Observing the sequence progression, we can hypothesize that \( T(n) = 2 + 2n \). The explicit formula lets us bypass the recursive steps and directly calculate, for example, \( T(5) = 2 + 2\times5 = 12 \). Using an explicit formula is especially beneficial for computing distant terms in large sequences quickly and efficiently.
Linear Sequence
A linear sequence is a type of arithmetic sequence where each term is derived from adding a constant value to the previous term. In our example, \( T(n) = T(n-1) + 2 \), the formula signifies that the difference between consecutive terms is consistently \( +2 \), which characterizes it as a linear or arithmetic sequence.

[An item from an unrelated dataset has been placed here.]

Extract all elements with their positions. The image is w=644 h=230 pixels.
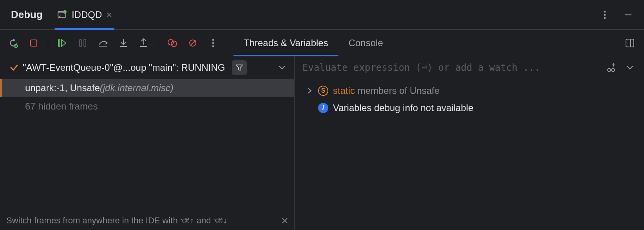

Understanding that the sequence type is linear allows us to predict the pattern and derive an explicit formula quickly. Linear sequences can appear in many real-world applications such as financial predictions or resource planning, making it important to recognize and understand their characteristics.
By identifying the constant difference in our sequence as \( +2 \), a student can conceptually connect this pattern with the explicit formula \( T(n) = 2 + 2n \), where \( 2n \) reflects the consistent growth rate and \( 2 \) is the starting point or the initial term compounded by the increment.
Understanding that the sequence type is linear allows us to predict the pattern and derive an explicit formula quickly. Linear sequences can appear in many real-world applications such as financial predictions or resource planning, making it important to recognize and understand their characteristics.
By identifying the constant difference in our sequence as \( +2 \), a student can conceptually connect this pattern with the explicit formula \( T(n) = 2 + 2n \), where \( 2n \) reflects the consistent growth rate and \( 2 \) is the starting point or the initial term compounded by the increment.
Initial Condition
The initial condition provides the starting point or first term of a sequence. In recursive sequences, knowing the initial condition is crucial because it acts as the base case from which all subsequent terms are calculated. In our problem, the initial condition is given as \( T(0) = 2 \).
The initial condition \( T(0) = 2 \) sets the foundation for deriving the entire sequence. It's like the anchor point from which we execute the recursion \( T(n) = T(n-1) + 2 \). If this initial condition were different, our entire sequence—and consequently, our explicit formula—would change.
Initial conditions are often presented in mathematical problems to ensure the sequence begins at a specific point, confirming consistency with the given theorem or problem statements. Understanding the importance of initial conditions helps in maximizing the accuracy when deriving or working with recursive formulas.
The initial condition \( T(0) = 2 \) sets the foundation for deriving the entire sequence. It's like the anchor point from which we execute the recursion \( T(n) = T(n-1) + 2 \). If this initial condition were different, our entire sequence—and consequently, our explicit formula—would change.
Initial conditions are often presented in mathematical problems to ensure the sequence begins at a specific point, confirming consistency with the given theorem or problem statements. Understanding the importance of initial conditions helps in maximizing the accuracy when deriving or working with recursive formulas.